ところで、テリーの二女ブランディーさんは、83年6月に東スポがテリーの自宅があったアマリロ郊外キャニオンを訪問した際、ビッキー夫人、長女ステーシーさんと迎えてくれた。11歳のブランディーさんはパパ・テリーにベッタリ(写真)。頬にキスされたテリーはデレデレだった。
83年8月31日に蔵前国技館で最初の引退試合を行ったときに家族も帯同。兄ドリー・ファンク・ジュニアとのコンビ、ファンクスでスタン・ハンセン&テリー・ゴディ組と対戦し、テリーがゴディを回転エビ固めでフォールして有終の美を飾った。引退式で「サヨナラ」、「フォーエバー」とマイクで連呼。感動的なフィナーレとなった。

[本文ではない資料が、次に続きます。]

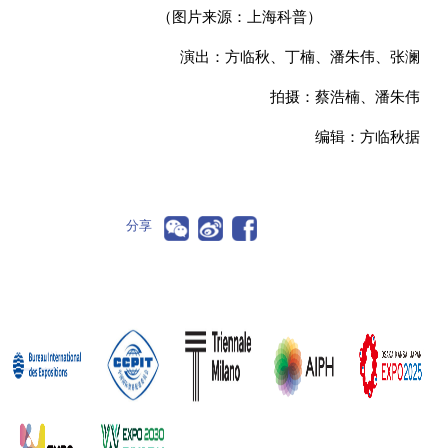
（图片来源：上海科普）
演出：方临秋、丁楠、潘朱伟、张澜
拍摄：蔡浩楠、潘朱伟
编辑：方临秋据
分享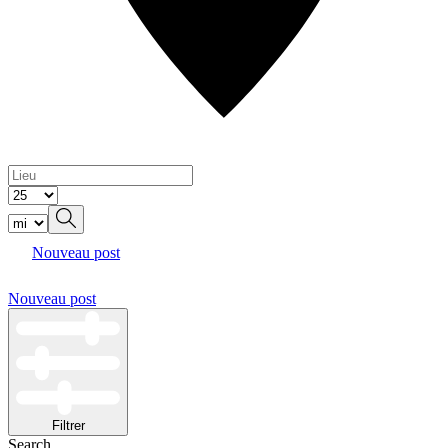
Nouveau post
Nouveau post
Filtrer
Search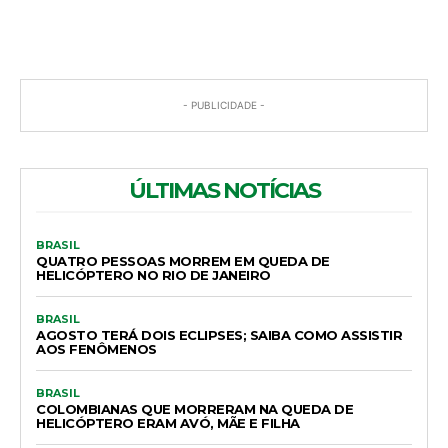
- PUBLICIDADE -
ÚLTIMAS NOTÍCIAS
BRASIL
QUATRO PESSOAS MORREM EM QUEDA DE
HELICÓPTERO NO RIO DE JANEIRO
BRASIL
AGOSTO TERÁ DOIS ECLIPSES; SAIBA COMO ASSISTIR
AOS FENÔMENOS
BRASIL
COLOMBIANAS QUE MORRERAM NA QUEDA DE
HELICÓPTERO ERAM AVÓ, MÃE E FILHA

ところが、控室に引き揚げると関係者、報道陣が殺到してごった返した。ブランディーさんら家族はテリーを待っていたが、控室は大混乱。家族に危害が及ぶと判断したテリーは、ブランディーさんを抱き上げると松葉杖を振りまわし、大声を上げて周りの人を追い払った。
皆、ほうほうのていで逃げ出したのを記憶している。
さて、テリーは70年(昭和45年)7月26日、ドリーとともに日本プロレスに初来日を果たした。今から53年も前になる。兄とは正反対で、感情を前面に出すファイトぶりは粗削りながらもイキのいいレスラーを印象付けた。翌年12月、ファンクスは〝BI砲〟ジャイアント馬場&アントニオ猪木のインタータッグ王座に挑戦。3本目、馬場をダブルアームスープレックスで投げるシーンは名場面と言っていいだろう。王座を奪取してベルトを逆さに巻いたテリーの姿も印象深い。
馬場の全日本プロレスには旗揚げから協力。77年の世界オープンタッグ選手権のアブドーラ・ザ・ブッチャー&ザ・シーク組との試合がファンの感動を呼び、人気が爆発。追っかけギャルやチアガールまで登場したのも懐かしい。

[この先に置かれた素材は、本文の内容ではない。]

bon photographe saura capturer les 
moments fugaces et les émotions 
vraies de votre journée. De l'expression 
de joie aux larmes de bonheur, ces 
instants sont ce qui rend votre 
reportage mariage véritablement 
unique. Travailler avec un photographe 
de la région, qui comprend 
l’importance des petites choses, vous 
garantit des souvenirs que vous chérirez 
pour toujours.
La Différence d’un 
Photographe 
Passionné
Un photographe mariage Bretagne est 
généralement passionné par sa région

のちに明かされた、81年のハンセンの全日移籍劇をテリーが仲介した話は意外に知られた話だろう。ハンセンがブルーザー・ブロディのセコンドに就いて初登場する6か月も前から移籍が決まっていたのには驚かされたが、テリーがハルク・ホーガンとも契約寸前で、ドタキャンされて弟分のディック・スレーターとホーガンの宿泊先に乗り込んだ話には驚愕させられた。ホーガンは不在で事件は起こらなかったが、テリーの気の荒さを表すエピソードだろう。

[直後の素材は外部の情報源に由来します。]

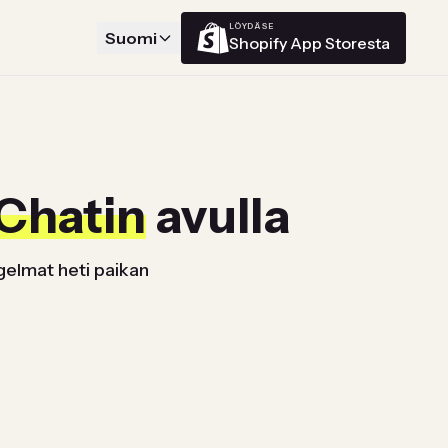
LÖYDÄ SE
Suomi
Shopify App Storesta
 Chatin
avulla
gelmat heti paikan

個人的にはテリーに突き飛ばされたのが、いい思い出となっている。
あれは、81年11月1日、後楽園大会でブロディにドリーが挑戦したインターナショナル選手権を取材したときのこと。ブロディにセコンドのバック・ロブレイが加勢して、ドリーの首にチェーンを引っかけ鉄柱に巻きつけた。ベストポジションをキープしてカメラを構えると、後ろから強く押す者が…。
入社したころ、先輩カメラマンに「東スポのカメラマンは必ずベストポジションで撮影すること。そこがベストポジションだと思ったら、絶対他社のカメラマンを前に入れるな。そのポジションを奪われるな!」と教えられていた。
腰を落として足を広げて踏ん張り、後ろから押す力に対抗した。あまりにしつこいので後ろを振り返ると、それはドリーの救出に駆け付けたテリーだったのだ。「アッ!」と力を抜いた瞬間、突き飛ばされ客席に転がった。反則裁定が下り、ブロディは客席になだれ込んで暴れながら、私の体を跨いで引き揚げて行った。
踏まれなくてよかった…と心底ホッとしたものだ。